◆ Aim of the task: Below are some entries. Repeat exactly the lines from the one with "Tanejew kaum bekanntes" through the one with "zeugen von einem", and only those.

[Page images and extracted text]
==*==
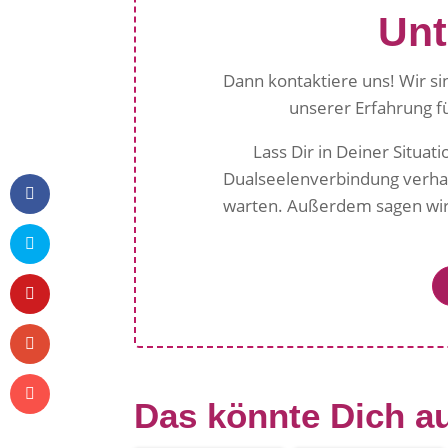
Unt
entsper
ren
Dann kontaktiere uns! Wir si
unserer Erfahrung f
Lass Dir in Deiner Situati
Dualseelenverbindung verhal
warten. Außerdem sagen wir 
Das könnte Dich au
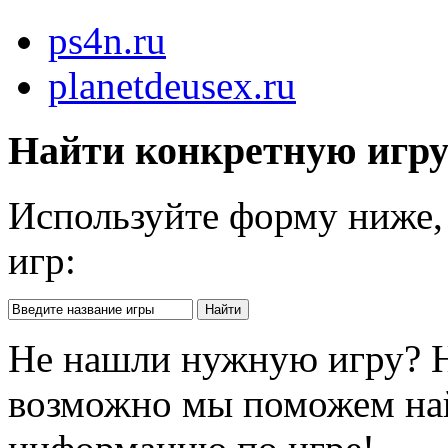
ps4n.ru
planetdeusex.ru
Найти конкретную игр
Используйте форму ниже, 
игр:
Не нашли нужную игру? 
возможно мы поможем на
==*==
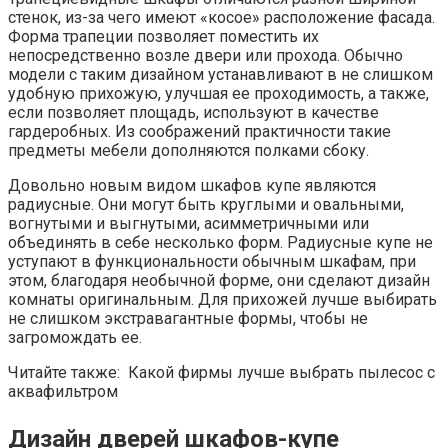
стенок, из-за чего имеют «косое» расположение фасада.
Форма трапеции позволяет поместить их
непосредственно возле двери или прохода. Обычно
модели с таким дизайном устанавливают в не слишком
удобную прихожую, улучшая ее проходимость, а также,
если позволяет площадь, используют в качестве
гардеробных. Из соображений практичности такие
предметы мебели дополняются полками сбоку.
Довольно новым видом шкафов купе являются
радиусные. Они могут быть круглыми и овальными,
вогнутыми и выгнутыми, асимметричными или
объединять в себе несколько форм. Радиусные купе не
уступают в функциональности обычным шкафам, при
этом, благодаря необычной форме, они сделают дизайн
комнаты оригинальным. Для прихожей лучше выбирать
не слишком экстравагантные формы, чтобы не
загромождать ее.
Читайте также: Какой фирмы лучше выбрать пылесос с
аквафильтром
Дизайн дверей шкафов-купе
==*==
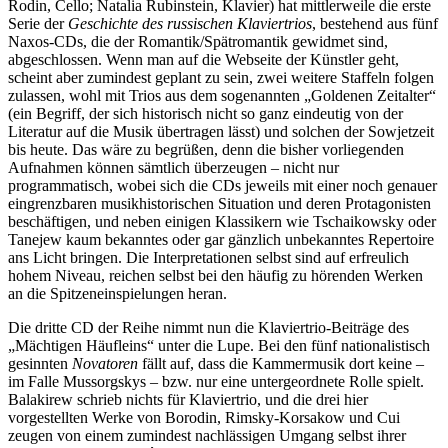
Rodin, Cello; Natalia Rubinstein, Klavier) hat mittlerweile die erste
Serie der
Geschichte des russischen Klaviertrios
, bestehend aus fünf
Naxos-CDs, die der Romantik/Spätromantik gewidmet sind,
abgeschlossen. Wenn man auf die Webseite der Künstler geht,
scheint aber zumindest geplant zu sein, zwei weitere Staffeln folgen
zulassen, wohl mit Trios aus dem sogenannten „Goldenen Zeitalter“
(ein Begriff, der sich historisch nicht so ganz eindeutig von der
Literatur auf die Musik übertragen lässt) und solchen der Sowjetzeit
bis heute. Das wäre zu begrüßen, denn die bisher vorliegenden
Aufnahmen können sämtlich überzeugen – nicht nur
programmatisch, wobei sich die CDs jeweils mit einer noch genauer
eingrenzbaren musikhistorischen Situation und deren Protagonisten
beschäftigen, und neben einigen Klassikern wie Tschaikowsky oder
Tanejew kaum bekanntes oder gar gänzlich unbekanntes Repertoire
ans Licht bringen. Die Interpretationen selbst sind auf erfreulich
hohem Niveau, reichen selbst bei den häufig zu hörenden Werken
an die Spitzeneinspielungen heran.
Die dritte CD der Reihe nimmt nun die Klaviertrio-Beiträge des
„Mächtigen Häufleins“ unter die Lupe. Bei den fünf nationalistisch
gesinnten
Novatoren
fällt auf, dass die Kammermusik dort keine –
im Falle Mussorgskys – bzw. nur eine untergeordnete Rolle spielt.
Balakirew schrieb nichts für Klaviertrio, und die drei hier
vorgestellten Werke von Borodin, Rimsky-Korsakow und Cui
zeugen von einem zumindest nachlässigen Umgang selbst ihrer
==*==
◆ Output:
Tanejew kaum bekanntes oder gar gänzlich unbekanntes Repertoire
ans Licht bringen. Die Interpretationen selbst sind auf erfreulich
hohem Niveau, reichen selbst bei den häufig zu hörenden Werken
an die Spitzeneinspielungen heran.
Die dritte CD der Reihe nimmt nun die Klaviertrio-Beiträge des
„Mächtigen Häufleins“ unter die Lupe. Bei den fünf nationalistisch
gesinnten
Novatoren
fällt auf, dass die Kammermusik dort keine –
im Falle Mussorgskys – bzw. nur eine untergeordnete Rolle spielt.
Balakirew schrieb nichts für Klaviertrio, und die drei hier
vorgestellten Werke von Borodin, Rimsky-Korsakow und Cui
zeugen von einem zumindest nachlässigen Umgang selbst ihrer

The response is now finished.